Pada ayat ini orang yang hanya bertujuan keuntungan semata dalam hidupnya, ditantang dengan tawaran suatu bursa yang tidak mengenal kerugian dan penipuan[3]. Dijelaskan pula bahwa al-Qur’an tidak memberi peluang sedikitpun untuk menganggur dalam kehidupan dunia.
Dalam surah Al-insyirah ayat 5 dan 6  ditegaskan “Sesungguhnya sesudah kesulitan itu ada kemudahan” yang disebut dua kali. Hal ini merupakan prinsip usaha tanpa adanya keputusasaan.

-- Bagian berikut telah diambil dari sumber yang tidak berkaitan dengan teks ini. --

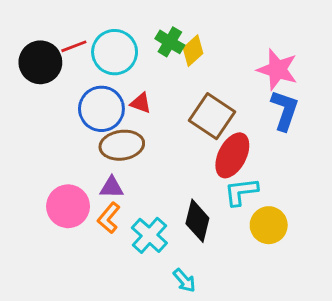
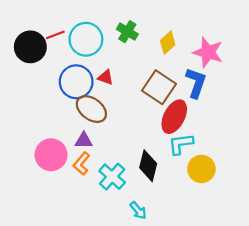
yellow diamond: (193, 51) -> (168, 43), moved
blue L-shape: (285, 110) -> (196, 83), moved
brown ellipse: (122, 145) -> (91, 109), turned 44

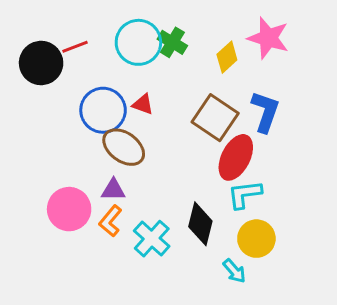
cyan circle: (86, 39) -> (138, 42), moved
pink star: (208, 52) -> (268, 38), moved
yellow circle: (201, 169) -> (256, 239), moved
cyan arrow: (138, 210) -> (234, 271), moved

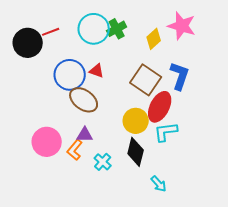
green cross: (172, 42) -> (117, 29), turned 30
purple triangle: (113, 190) -> (85, 135), moved
cyan cross: (152, 239) -> (103, 162), size x0.7
yellow circle: (256, 239) -> (136, 121), moved

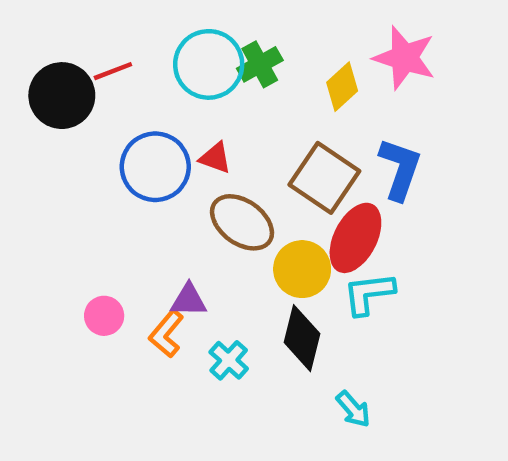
brown ellipse: (84, 100) -> (242, 222), moved
pink circle: (47, 142) -> (104, 316), size x0.6

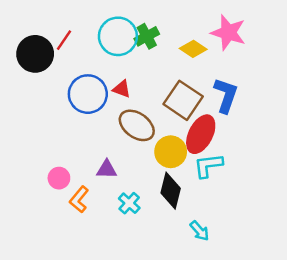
red line: (113, 71) -> (64, 40), turned -35
yellow diamond: (342, 87) -> (193, 49), turned 76
orange L-shape: (166, 334) -> (79, 199), moved

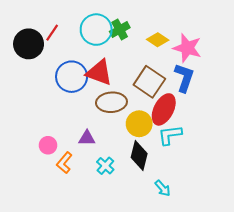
pink star: (228, 33) -> (187, 48), moved
red triangle: (122, 89) -> (99, 73), size x1.8
brown ellipse: (137, 125) -> (111, 102), turned -40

Selain itu dalam diri manusia terdapat fitrah yang dihiaskan kepada manusia yaitu, hubb asy-syahawat QS. Ali-Imran ayat 14 yang merupakan bahan bakar yang melahirkan dorongan bekerja, tetapi bekerja asal bekerja tetapi bekerja yang serius sehingga melahirkan keletihan. Penggunaan kata asy-syahawat, mengandung pengertian bahwa, segala aktivitas manusia memerlukan daya, melangkahkan kaki atau menunjuk dengan jaripun memerlukan daya[4].

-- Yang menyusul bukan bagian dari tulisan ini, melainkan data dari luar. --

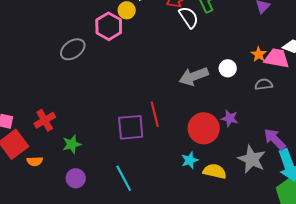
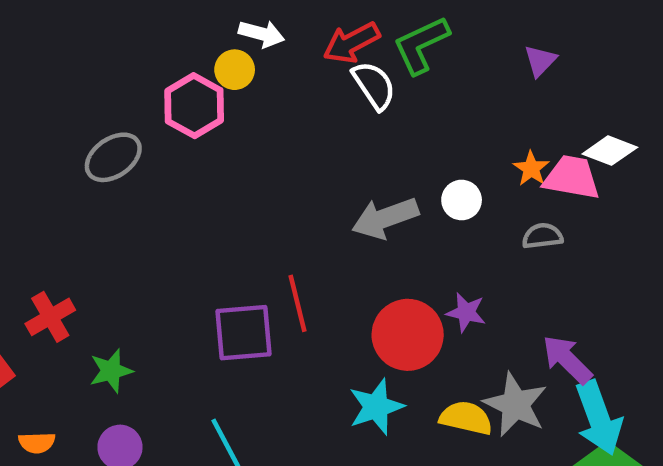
cyan star: (190, 160) -> (376, 407), size x1.4
orange semicircle: (35, 161) -> (37, 443), moved
yellow semicircle: (215, 171) -> (466, 418), moved

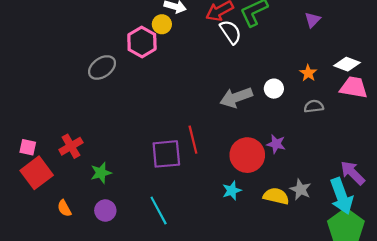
pink trapezoid: (572, 178) -> (354, 87), moved
purple arrow: (567, 360) -> (353, 173), moved
gray star: (515, 405) -> (300, 189), size x0.7
cyan star: (376, 407) -> (232, 191), size x0.7
orange semicircle: (37, 443) -> (64, 208), turned 63

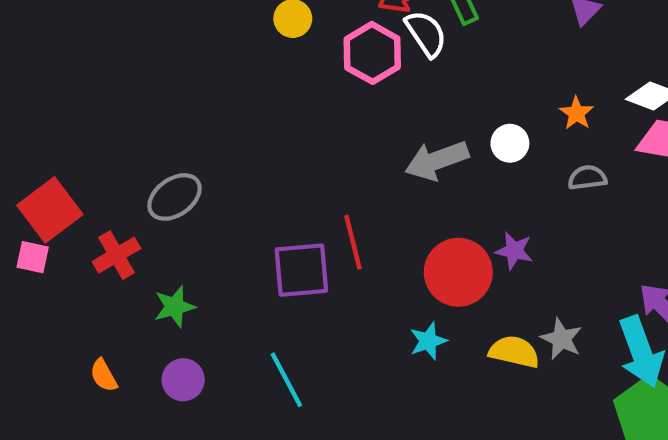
pink hexagon: (142, 42) -> (372, 53), moved
gray ellipse: (102, 67) -> (175, 197), moved
red square: (37, 173) -> (50, 210), moved

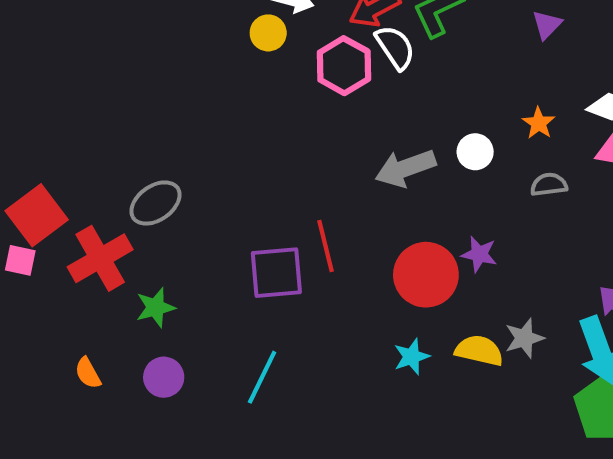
red cross: (116, 255) -> (100, 258), size x1.4
gray star: (562, 339) -> (524, 338), turned 30
cyan star: (428, 341) -> (412, 357), moved
cyan line: (286, 380) -> (262, 377), turned 54

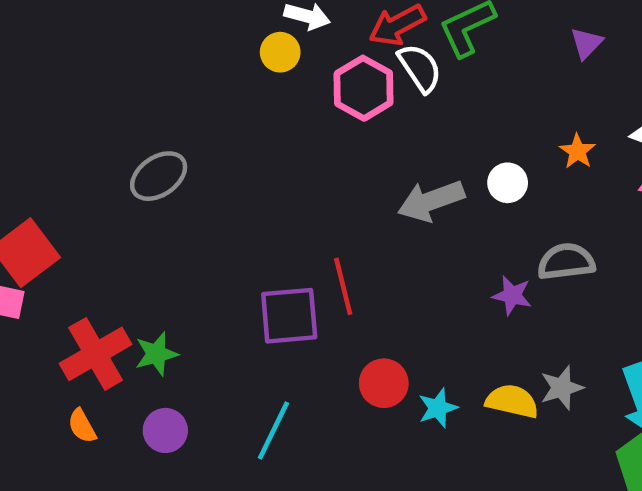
gray semicircle: (549, 185) -> (566, 262), moved, size x1.4
gray ellipse: (155, 203) -> (159, 176), moved
red cross: (100, 258) -> (96, 354), moved
red circle: (426, 275) -> (384, 383), moved, size x0.7

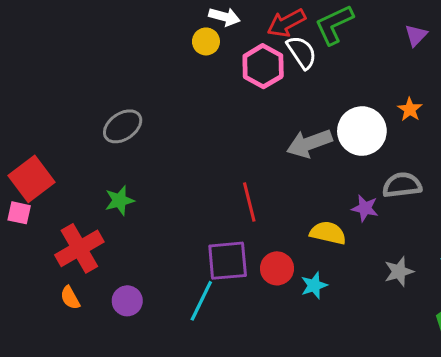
white circle: (508, 183) -> (362, 131), size x1.8
purple square: (289, 316) -> (228, 261), moved
green star: (156, 354) -> (120, 200), moved
yellow semicircle: (512, 401) -> (328, 233), moved

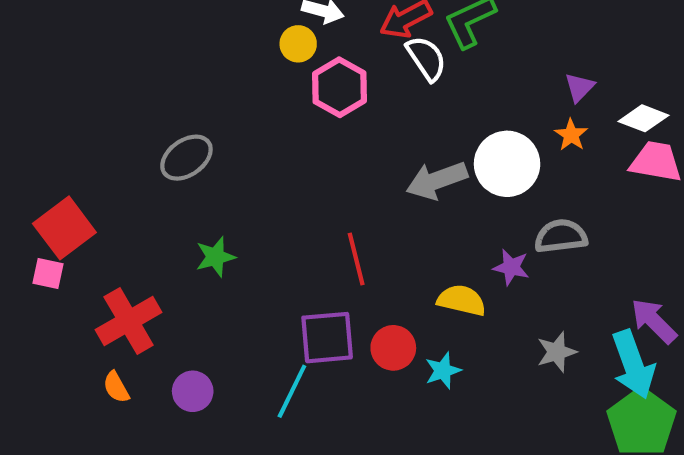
purple triangle: (416, 35) -> (579, 87), moved
pink hexagon: (263, 66) -> (339, 87), moved
green star: (120, 200) -> (215, 257), moved

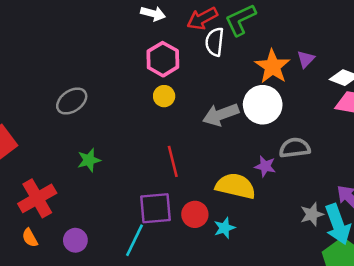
yellow circle: (298, 44) -> (164, 96), moved
white semicircle: (426, 58) -> (215, 42), turned -140
orange star: (571, 135) -> (272, 67), moved, size x1.8
yellow semicircle: (462, 300) -> (236, 186), size x1.4
gray star: (557, 352) -> (312, 214), moved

Dengan demikian prinsip dasar hidup yang ditekankan al-Qur’an adalah kerja dan kerja keras[5]. Dalam surah An-najm ayat 39 dijelaskan  “Dan bahwasanya seorang manusia tiada yang akan memperoleh kecuali selain apa (hasil) yang diusahakannya sendiri”. Selain itu bekerja oleh al-Qur’an dikaitkan dengan iman. Hal ini menunjukkan bahwa hubungan antara iman dan kegiatan bagaikan hubungan antara akar tumbuhan dan buahnya. Ditegaskan al-Qur’an bahwa, amal-amal yang tidak disertai iman tidak akan berarti di sisi-Nya. Karena itu dalam surat al-Jumu’ah ayat 9-10, al-Qur’an memerintahkan; yang artinya,
“ Hai orang-orang yang beriman, apabila diseru untuk menunaikan sembahyang pada hari Jum’at, maka bersegeralah kamu kepada mengingat Allah dan tinggalkanlah jual-beli. Yang demikian itu lebih baik bagimu jika kamu mengetahui. Apabila telah ditunaikan sembahyang maka bertebaranlah di muka bumi; dan carilah karunia Allah dan ingatlah Allah banyak-banyak supaya kamu beruntung.”

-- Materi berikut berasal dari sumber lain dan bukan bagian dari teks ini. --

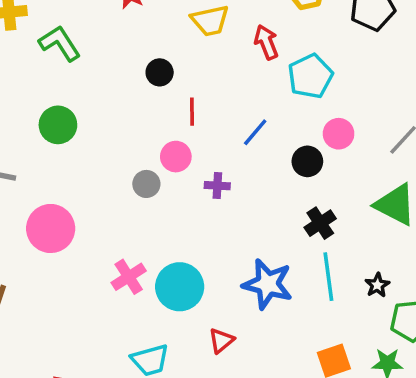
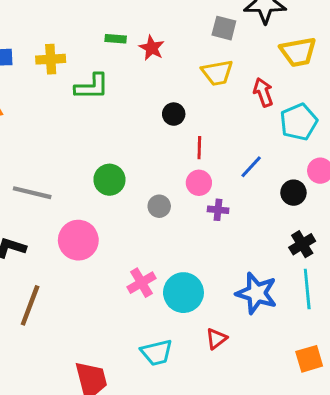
green L-shape: (60, 43) -> (92, 87), turned 120
green circle: (58, 125) -> (109, 180), moved
pink circle: (176, 157) -> (199, 183), moved

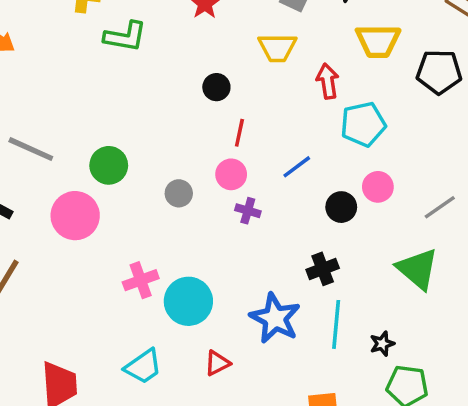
green circle: (109, 180) -> (109, 165), moved
black cross: (302, 244) -> (323, 269), moved
cyan trapezoid: (157, 353) -> (143, 367), turned -32

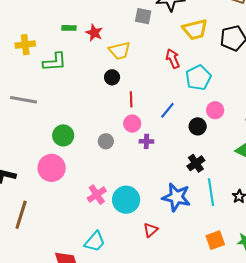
yellow trapezoid: (277, 48) -> (120, 51), moved
gray line: (31, 149) -> (24, 100), moved
cyan trapezoid: (143, 367) -> (95, 242), moved

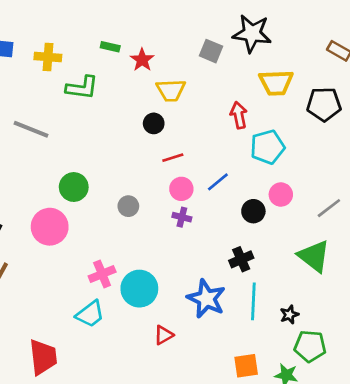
red line: (131, 99) -> (173, 158), turned 63
pink circle: (132, 124) -> (181, 189), moved
cyan trapezoid: (95, 242) -> (90, 314), moved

 Ayat ini memberi pengertian agar berbisnis (mencari kelebihan karunia Allah) dilakukan setelah melakukan shalat dan dalam pengertian tidak mengesampingkan dan tujuan keuntungan yang hakiki yaitu keuntungan yang dijanjikan Allah. Karena itu walaupun mendorong melakukan kerja keras atau bisnis, al-Qur’an menggarisbawahi bahwa dorongan yang seharusnya lebih besar adalah memperoleh apa yang berada di sisi Allah. Atas dasar hal ini maka, pandangan orang yang bekerja dan berbisnis harus melampaui masa kini, dan masa depannya yang dekat. Dengan demikian visi masa depan dalam berbisnis merupakan etika pertama dan utama yang digariskan al-Qur’an, sehingga pelaku-pelakunya tidak sekedar mengejar keuntungan sementara yang akan segera habis tetapi selalu berorientasi masa depan[6].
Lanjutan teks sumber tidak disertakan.